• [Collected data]
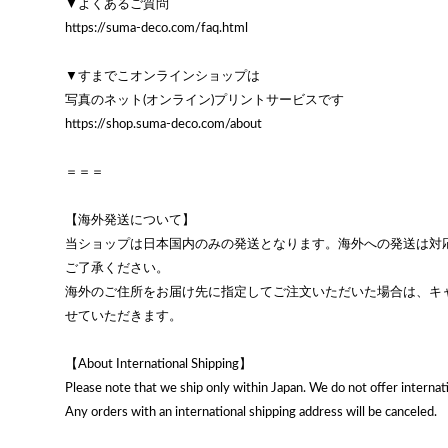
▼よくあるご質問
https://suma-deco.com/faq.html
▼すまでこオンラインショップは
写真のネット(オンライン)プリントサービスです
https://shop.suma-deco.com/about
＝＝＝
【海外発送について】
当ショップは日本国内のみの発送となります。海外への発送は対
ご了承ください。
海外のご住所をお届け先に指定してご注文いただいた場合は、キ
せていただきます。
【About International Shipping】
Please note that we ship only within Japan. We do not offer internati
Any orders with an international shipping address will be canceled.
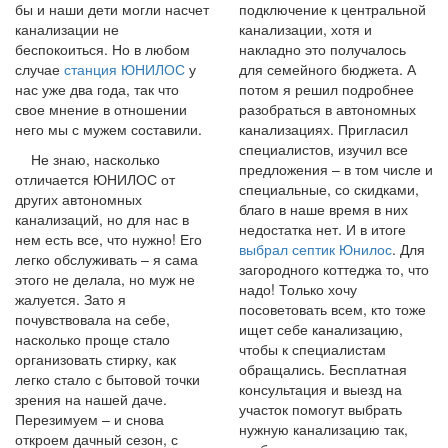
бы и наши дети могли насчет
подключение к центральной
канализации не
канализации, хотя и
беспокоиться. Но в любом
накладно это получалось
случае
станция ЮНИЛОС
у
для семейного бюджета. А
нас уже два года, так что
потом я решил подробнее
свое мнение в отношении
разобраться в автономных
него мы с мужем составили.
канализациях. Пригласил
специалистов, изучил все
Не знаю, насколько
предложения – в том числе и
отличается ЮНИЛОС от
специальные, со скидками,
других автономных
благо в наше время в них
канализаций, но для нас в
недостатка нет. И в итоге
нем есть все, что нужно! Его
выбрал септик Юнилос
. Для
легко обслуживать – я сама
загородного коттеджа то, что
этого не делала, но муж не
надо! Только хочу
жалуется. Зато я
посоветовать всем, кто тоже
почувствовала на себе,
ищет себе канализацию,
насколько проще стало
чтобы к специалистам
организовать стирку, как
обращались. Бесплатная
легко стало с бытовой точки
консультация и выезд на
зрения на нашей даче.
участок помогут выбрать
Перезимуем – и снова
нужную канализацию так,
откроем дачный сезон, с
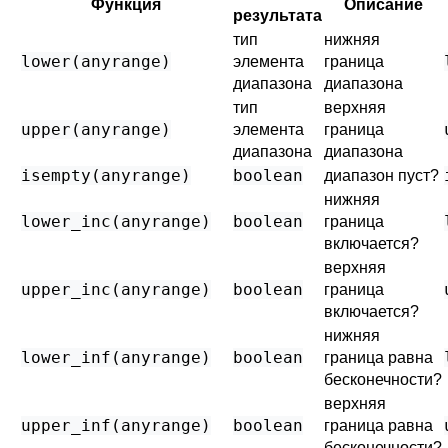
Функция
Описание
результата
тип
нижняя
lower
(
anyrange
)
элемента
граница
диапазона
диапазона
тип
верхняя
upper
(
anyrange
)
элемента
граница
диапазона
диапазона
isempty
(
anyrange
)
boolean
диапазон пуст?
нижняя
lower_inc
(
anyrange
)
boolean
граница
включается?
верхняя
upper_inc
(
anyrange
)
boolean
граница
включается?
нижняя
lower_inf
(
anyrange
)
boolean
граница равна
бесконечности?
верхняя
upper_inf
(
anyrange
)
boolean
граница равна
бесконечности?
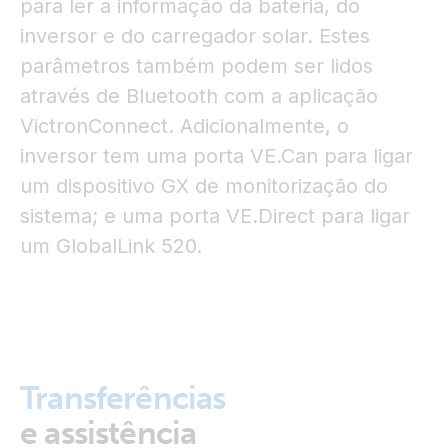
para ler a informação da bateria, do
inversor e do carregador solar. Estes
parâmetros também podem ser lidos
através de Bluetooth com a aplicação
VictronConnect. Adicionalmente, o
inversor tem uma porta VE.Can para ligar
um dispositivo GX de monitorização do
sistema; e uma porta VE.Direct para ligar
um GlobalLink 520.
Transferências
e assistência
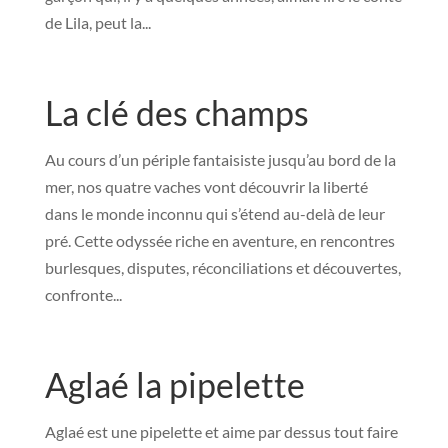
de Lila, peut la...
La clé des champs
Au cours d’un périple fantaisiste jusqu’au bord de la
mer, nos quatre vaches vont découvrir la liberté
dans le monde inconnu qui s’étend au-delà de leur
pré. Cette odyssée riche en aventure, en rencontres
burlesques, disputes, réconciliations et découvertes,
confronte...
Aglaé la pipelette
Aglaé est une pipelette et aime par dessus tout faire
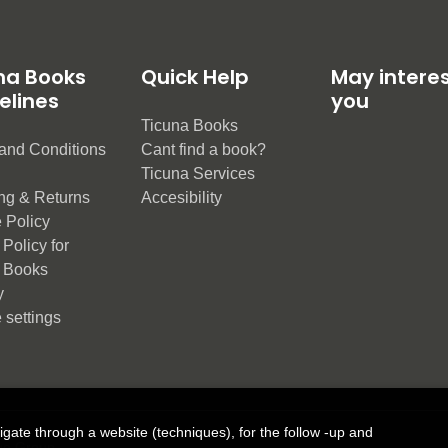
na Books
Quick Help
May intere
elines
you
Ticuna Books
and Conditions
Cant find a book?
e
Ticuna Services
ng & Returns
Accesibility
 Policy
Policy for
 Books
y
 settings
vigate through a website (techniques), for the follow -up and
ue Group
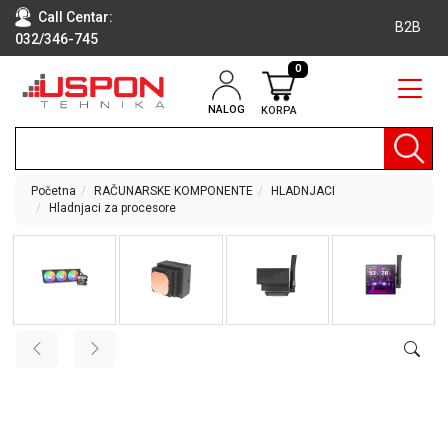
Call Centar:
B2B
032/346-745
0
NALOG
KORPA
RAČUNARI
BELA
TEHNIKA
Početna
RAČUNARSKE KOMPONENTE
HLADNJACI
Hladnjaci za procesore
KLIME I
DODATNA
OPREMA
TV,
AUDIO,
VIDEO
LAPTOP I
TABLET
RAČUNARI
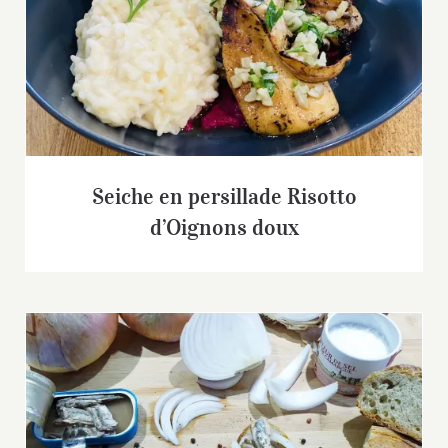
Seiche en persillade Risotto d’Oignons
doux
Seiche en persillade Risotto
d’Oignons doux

• [Aim of the task] Among the lines above, count those containing the word "стало" and give nothing but the result.

• [Answer section] 2